James Webb Uzay Teleskobu (JWST), evrenin erken dönemlerine dair bilinen tüm teorileri sarsan yeni keşiflere imza attı. İsviçre’deki Cenevre Üniversitesi liderliğinde yürütülen çalışmada, Büyük Patlama’dan yalnızca 1 milyar yıl sonra var olan ve neredeyse Samanyolu kadar büyük üç devasa galaksi bulundu. Kızıl tonlardaki görüntüleri nedeniyle bu galaksilere “Kırmızı Canavarlar” adı verildi. JWST’nin elde ettiği veriler, kozmolojik modellerin yeniden gözden geçirilmesine neden oldu.
Evrenin ilk dönemindeki “Kırmızı Canavarlar” keşfedildi
Bilim insanları uzun bir süredir galaksilerin belirli bir oluşum süreci izlediğini düşünüyordu. Bu modele göre kozmik gazlar zamanla kümeler halinde yoğunlaşıyor, bu gazlardan yıldızlar doğuyor ve milyarlarca yıl içinde galaksiler büyüyordu. Ancak evrenin 14 milyar yıllık tarihi içinde, ilk milyar yıl içinde bu kadar büyük ve olgun galaksilerin varlığı beklenmiyordu. JWST’nin 2021’deki fırlatılmasından sonra elde edilen bu veriler, bu öngörüyü tamamen değiştirdi.
Başlangıçta, bu büyük galaksilerin aktif kara deliklerden kaynaklandığı düşünülse de yeni bulgular, bu galaksilerin merkezinde aktif galaktik çekirdekler (AGN) bulunmadığını gösteriyor. Bu da galaksilerin sıra dışı büyüklük ve parlaklıklarının tamamen kendilerine özgü özellikler olduğunu ortaya koyuyor. JWST’nin FRESCO araştırmasından alınan veriler, bu galaksilerin ışığının Büyük Patlama’dan sadece 1 ila 1,5 milyar yıl sonra yola çıktığını ve z = 5 ile z = 9 arasında bir kırmızıya kayma değeri sergilediğini gösteriyor. Kırmızıya kayma, evrenin genişlemesi nedeniyle ışığın daha uzun dalga boylarına kaymasını ifade ediyor ve galaksilerin yaşını belirlemek için kritik bir ölçüt olarak kullanılıyor.

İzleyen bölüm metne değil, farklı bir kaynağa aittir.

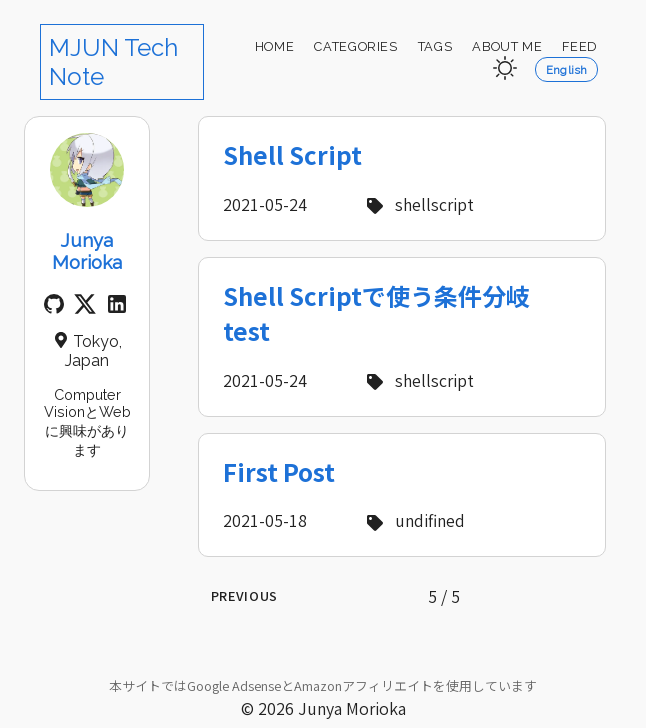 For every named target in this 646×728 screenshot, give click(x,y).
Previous (244, 595)
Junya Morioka (87, 251)
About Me (507, 46)
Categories (355, 46)
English (567, 70)
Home (275, 46)
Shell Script (292, 154)
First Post (279, 471)
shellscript (416, 204)
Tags (435, 46)
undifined (412, 520)
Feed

JWST’nin kızılötesi gözlem kapasitesi, bu galaksilerin kozmik tozla gizlenmiş bölgelerini detaylıca incelemeyi mümkün kılıyor. Araştırmada, bu galaksilerin yıldız kütleleri ve oluşum oranları, günümüz galaksilerine göre oldukça farklı koşullar altında şekillendiğini ortaya koyuyor. Günümüzde galaksilerde mevcut gazın yalnızca %20’si yıldıza dönüşürken, “Kırmızı Canavarlar”da bu oran %50’ye ulaşıyor. Bu da erken evrende galaksi oluşumunun çok daha hızlı ve verimli bir şekilde gerçekleştiğini gösteriyor.
Araştırmayı yöneten Mengyuan Xiao, bu keşfin evrenin ilk dönemlerine dair anlayışımızı tamamen dönüştürdüğünü vurguluyor. Xiao’ya göre, bu galaksiler üzerinde yapılacak daha detaylı çalışmalar, evrenin erken dönemindeki fiziksel koşulları ve galaksi oluşum süreçlerini daha iyi anlamamızı sağlayacak. JWST ve Atacama Large Millimeter Array (ALMA) gibi gelişmiş teleskoplarla yapılacak gelecekteki gözlemler, bu devasa galaksilerin nasıl bu kadar hızlı büyüdüğünü ve evrenin erken dönemlerinde galaksilerin hangi dinamiklerle şekillendiğini daha net bir şekilde ortaya koyabilir.